It’s really hard to be a good board member. I’ve tried many times, and if you’re honest with yourself, the whole dynamic is incredibly difficult. Most people underestimate the challenges of being a functional board member and assume they’re the right person for the job. Spoiler alert: that’s often a misinterpretation of our own position, role, rights, and duties, as well as our strengths, weaknesses, fears, and superpowers when it comes to founders.
As for me, before we break it down, I’ll make a long story short: I’m great at striking the right chord in a short period of time, but I will never be a great board member.
Most investors believe their money, experience, and questions add value. Sometimes they do. But more often than not, they just get in the way. There’s a fundamental difference between being an investor and being part of governance, if you don’t get that right, the company will suffer.
Investors : Your Job Is Not to Manage, It’s to Support
As an investor, you back a startup because you believe in the founders. You believe they have what it takes to execute, to learn, to adjust. Your money is a bet on their ability to figure it out, not an excuse to micromanage them or address your fears.
Your role…
• Stay informed: Read the updates, ask the right questions, challenge when necessary, but from a place of constructive curiosity, not control or fear.
• Be available: When a founder calls, you pick up. You help when asked, not when your ego tells you to.
• Know your limits: You don’t run the company. You don’t make the decisions. The founder does.
The best investors understand this instinctively. The worst ones don’t. They confuse access with authority and think writing a check gives them a seat at the decision-making table. It doesn’t.
Here’s a classic mistake: An investor gets excited about their portfolio company’s hiring plan. They start pushing for a big-name CFO, maybe a senior VP from a FAANG company. On paper, great. In reality? A disaster. The startup isn’t ready for that profile, and worse, the founder wastes three months trying to make it work just to keep the investor happy. That’s what bad investment behavior looks like, well-intentioned but totally off-track.
Governance : The Invisible Hand That Can Make or Break a Startup
Now, governance is a different beast. If you’re on the board, your job is not to run the company, it’s to make sure it can be run well.
That means:
1. Setting up the right structure: Who’s on the board? How often do you meet? How do you resolve conflicts?
2. Creating an environment where hard conversations happen: No politics, no bullshit. Just real talk.

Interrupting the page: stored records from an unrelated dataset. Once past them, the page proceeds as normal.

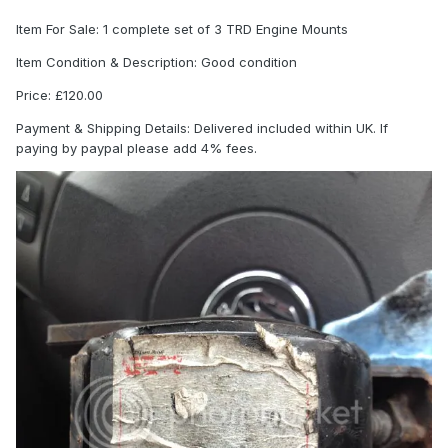
Item For Sale: 1 complete set of 3 TRD Engine Mounts
Item Condition & Description: Good condition
Price: £120.00
Payment & Shipping Details: Delivered included within UK. If
paying by paypal please add 4% fees.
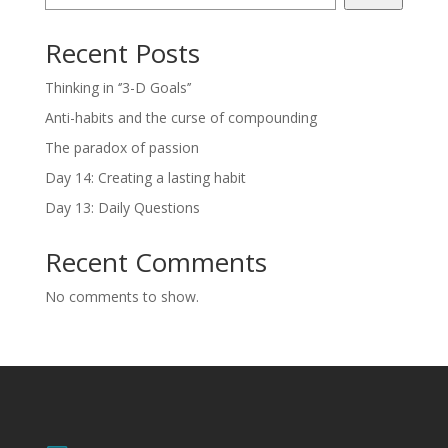
Recent Posts
Thinking in ‘’3-D Goals’’
Anti-habits and the curse of compounding
The paradox of passion
Day 14: Creating a lasting habit
Day 13: Daily Questions
Recent Comments
No comments to show.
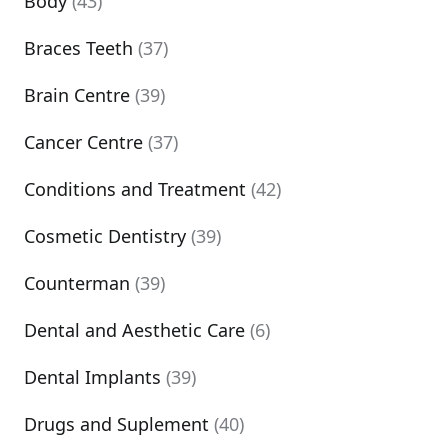
Body
(43)
Braces Teeth
(37)
Brain Centre
(39)
Cancer Centre
(37)
Conditions and Treatment
(42)
Cosmetic Dentistry
(39)
Counterman
(39)
Dental and Aesthetic Care
(6)
Dental Implants
(39)
Drugs and Suplement
(40)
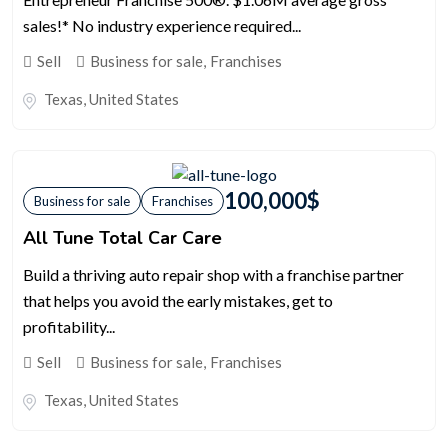
sales!* No industry experience required...
Sell
Business for sale
,
Franchises
Texas
,
United States
100,000
$
Business for sale
Franchises
All Tune Total Car Care
Build a thriving auto repair shop with a franchise partner
that helps you avoid the early mistakes, get to
profitability...
Sell
Business for sale
,
Franchises
Texas
,
United States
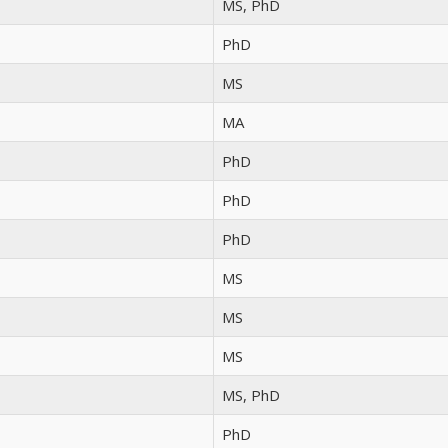
MS, PhD
PhD
MS
MA
PhD
PhD
PhD
MS
MS
MS
MS, PhD
PhD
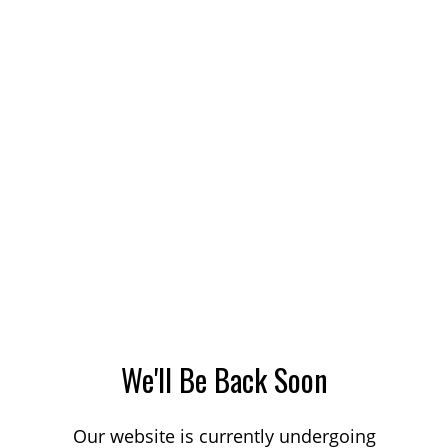
We'll Be Back Soon
Our website is currently undergoing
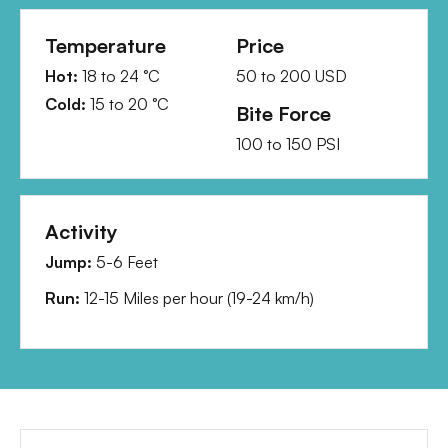
Temperature
Price
Hot:
18
to
24
°C
50
to
200
USD
Cold:
15
to
20
°C
Bite Force
100
to
150
PSI
Activity
Jump:
5-6 Feet
Run:
12-15 Miles per hour
(
19-24 km/h
)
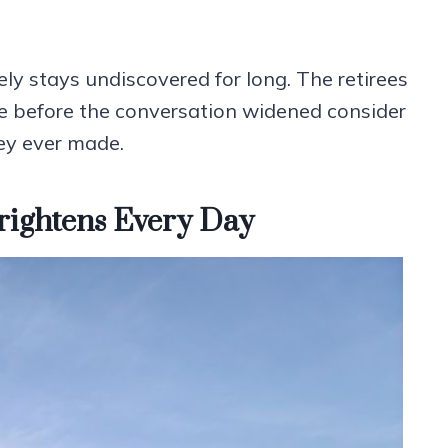
ely stays undiscovered for long. The retirees
e before the conversation widened consider
ey ever made.
rightens Every Day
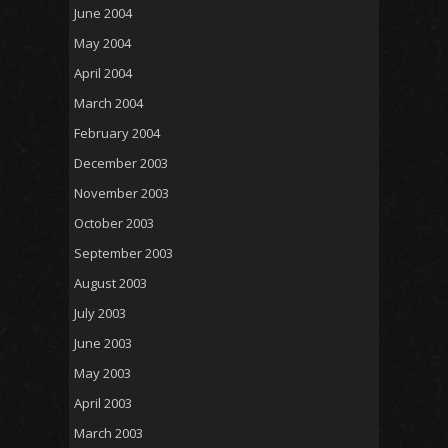
June 2004
May 2004
April 2004
March 2004
February 2004
December 2003
November 2003
October 2003
September 2003
August 2003
July 2003
June 2003
May 2003
April 2003
March 2003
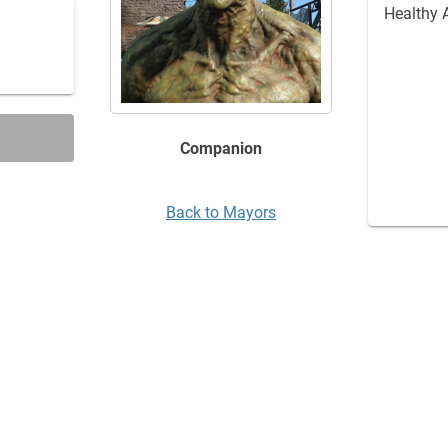
Healthy 
Companion
Back to Mayors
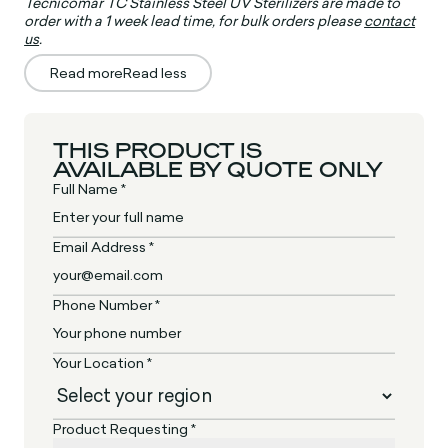
Tecnicomar TC Stainless Steel UV Sterilizers are made to
order with a 1 week lead time, for bulk orders please
contact
us
.
Read more
Read less
THIS PRODUCT IS
AVAILABLE BY QUOTE ONLY
Full Name *
Email Address *
Phone Number *
Your Location *
Product Requesting *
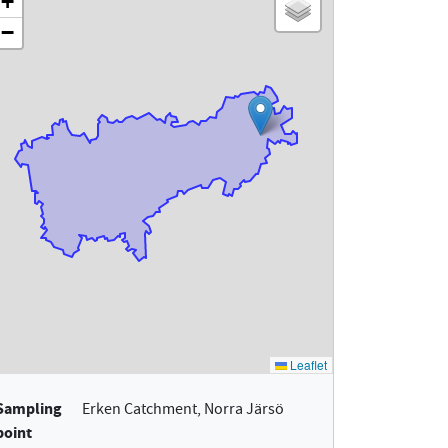
Sampling
Erken Catchment, Norra Järsö
point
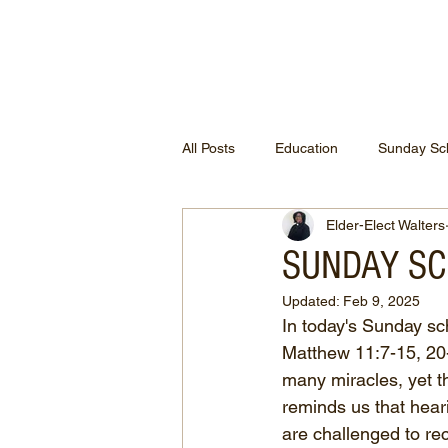
ETHEL CHURCH
All Posts
Education
Sunday Sc
Elder-Elect Walters
SUNDAY SCH
Updated:
Feb 9, 2025
In today's Sunday sc
Matthew 11:7-15, 20
many miracles, yet t
reminds us that hear
are challenged to re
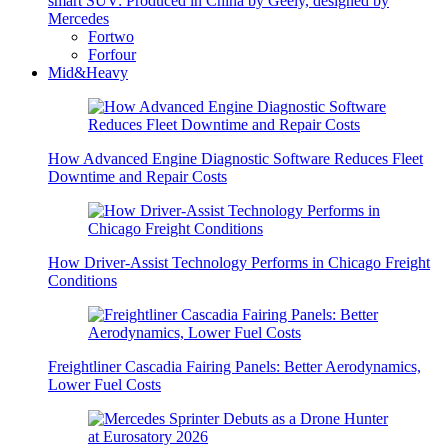
smart SUV: Produced in China by Geely, designed by
Mercedes
Fortwo
Forfour
Mid&Heavy
How Advanced Engine Diagnostic Software Reduces Fleet
Downtime and Repair Costs
How Driver-Assist Technology Performs in Chicago Freight
Conditions
Freightliner Cascadia Fairing Panels: Better Aerodynamics,
Lower Fuel Costs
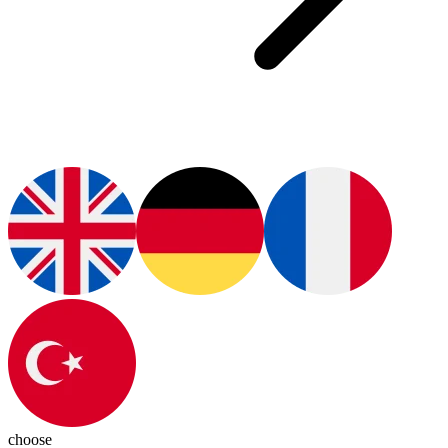
choose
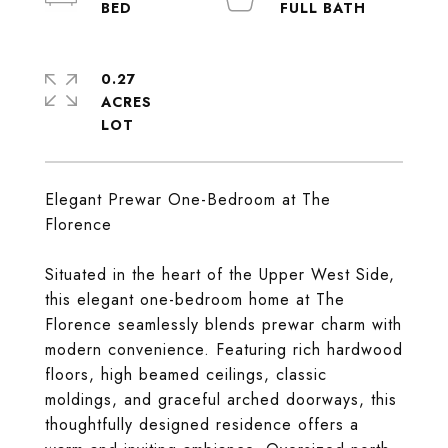
0.27
ACRES
Elegant Prewar One-Bedroom at The
Florence
Situated in the heart of the Upper West Side,
this elegant one-bedroom home at The
Florence seamlessly blends prewar charm with
modern convenience. Featuring rich hardwood
floors, high beamed ceilings, classic
moldings, and graceful arched doorways, this
thoughtfully designed residence offers a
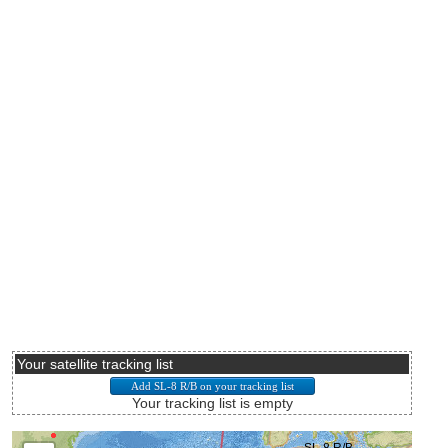
Your satellite tracking list
Your tracking list is empty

3. Holding people accountable: The founder executes, the board supports, but when things go off the rails, the board needs to step in fast and effectively.
The best governance setups are boring. They’re efficient, clear, and low-maintenance. The worst ones are absolute chaos. Few people poorly selected just because they wrote the largest check in the company. Or too many people, endless debates, decisions stuck in limbo because no one wants to take responsibility.

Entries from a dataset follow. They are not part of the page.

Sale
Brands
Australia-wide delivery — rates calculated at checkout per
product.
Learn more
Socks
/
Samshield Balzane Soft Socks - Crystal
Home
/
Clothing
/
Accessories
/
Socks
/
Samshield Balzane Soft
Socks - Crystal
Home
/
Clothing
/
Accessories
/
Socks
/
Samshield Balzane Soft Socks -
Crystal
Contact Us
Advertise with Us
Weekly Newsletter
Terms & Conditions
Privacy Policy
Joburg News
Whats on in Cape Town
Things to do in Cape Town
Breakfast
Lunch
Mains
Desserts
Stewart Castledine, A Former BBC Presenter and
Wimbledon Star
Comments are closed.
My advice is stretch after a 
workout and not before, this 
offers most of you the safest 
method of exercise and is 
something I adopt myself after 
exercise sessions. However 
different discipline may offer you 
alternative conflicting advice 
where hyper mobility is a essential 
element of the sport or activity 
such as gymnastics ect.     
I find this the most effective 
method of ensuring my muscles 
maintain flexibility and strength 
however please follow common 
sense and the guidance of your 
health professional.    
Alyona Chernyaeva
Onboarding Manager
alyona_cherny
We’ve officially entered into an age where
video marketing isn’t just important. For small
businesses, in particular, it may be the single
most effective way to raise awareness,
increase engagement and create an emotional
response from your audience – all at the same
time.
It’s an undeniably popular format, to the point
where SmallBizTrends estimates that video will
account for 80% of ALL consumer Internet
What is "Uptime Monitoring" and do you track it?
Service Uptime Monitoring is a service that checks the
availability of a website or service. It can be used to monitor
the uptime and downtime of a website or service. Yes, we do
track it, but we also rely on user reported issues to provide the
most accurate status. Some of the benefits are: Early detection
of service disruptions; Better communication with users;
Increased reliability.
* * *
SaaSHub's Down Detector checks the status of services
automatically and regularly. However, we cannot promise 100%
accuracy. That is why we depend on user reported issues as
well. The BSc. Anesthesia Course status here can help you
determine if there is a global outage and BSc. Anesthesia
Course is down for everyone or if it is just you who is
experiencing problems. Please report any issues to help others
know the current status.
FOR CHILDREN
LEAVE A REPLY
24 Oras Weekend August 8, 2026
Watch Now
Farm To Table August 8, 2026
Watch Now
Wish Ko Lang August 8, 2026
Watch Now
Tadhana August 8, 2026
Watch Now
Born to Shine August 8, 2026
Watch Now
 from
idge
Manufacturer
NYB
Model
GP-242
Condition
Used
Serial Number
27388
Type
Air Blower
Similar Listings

Take an example from a startup I worked with. The board was a mess, four investors, all with different agendas. One wanted aggressive growth, another was obsessed with profitability, the third just wanted to protect their equity, and the fourth barely understood the business. Every board meeting was a war zone. The founder spent more time managing investor politics than running the company.
Eventually, they cleaned it up, cut the board down to three key people, put in clear decision-making rules, and changed the format of meetings to focus on clarity and action, not debate and drama. Suddenly, things moved again.
Board Governance ? Forget It Until You’re Big Enough
One of the biggest mistakes early-stage founders make is setting up formal governance too early. Let’s be real ! before you reach a certain size, a formal board is useless. It’s too slow, too rigid, and too bureaucratic for the speed at which a startup needs to operate.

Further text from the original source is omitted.